Merge pull request #6960 from oscr/quick-start-inotify

k8s-ci-robot · web-flow · commit a24665db99a3 · 2022-08-01T03:18:29.000-07:00
📖  Add troubleshooting advice when running Quick Start with CAPD
diff --git a/docs/book/src/introduction.md b/docs/book/src/introduction.md
@@ -6,7 +6,7 @@ Started by the Kubernetes Special Interest Group (SIG) [Cluster Lifecycle](https
 
 ## Getting started
 
-* [Quick start](./user/quick-start.md)
+* [Quick Start](./user/quick-start.md)
 * [Concepts](./user/concepts.md)
 * [Developer guide](./developer/guide.md)

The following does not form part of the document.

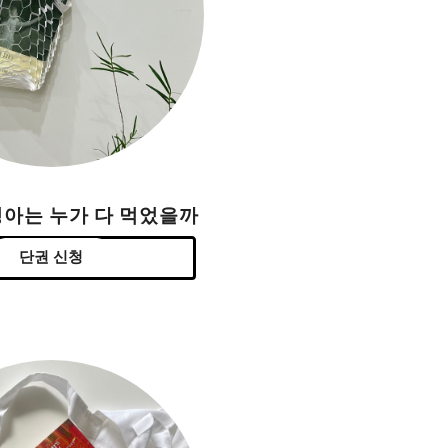
싱아는 누가 다 먹었을까
단권 신청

 * [Contributing](./CONTRIBUTING.md)
diff --git a/docs/book/src/tasks/certs/using-custom-certificates.md b/docs/book/src/tasks/certs/using-custom-certificates.md
@@ -12,7 +12,7 @@ Each certificate must be stored in a single secret named one of:
 | *[cluster name]***-sa**  | Key Pair | openssl genrsa -out tls.key 2048 && openssl rsa -in tls.key -pubout -out tls.crt |
 
 
-<aside class="note warn">
+<aside class="note warning">
 
 <h1>CA Key Age</h1>
 
diff --git a/docs/book/src/user/quick-start.md b/docs/book/src/user/quick-start.md
@@ -47,7 +47,11 @@ a target [management cluster] on the selected [infrastructure provider].
 
    **Minimum [kind] supported version**: v0.14.0
 
-   Note for macOS users: you may need to [increase the memory available](https://docs.docker.com/docker-for-mac/#resources) for containers (recommend 6Gb for CAPD).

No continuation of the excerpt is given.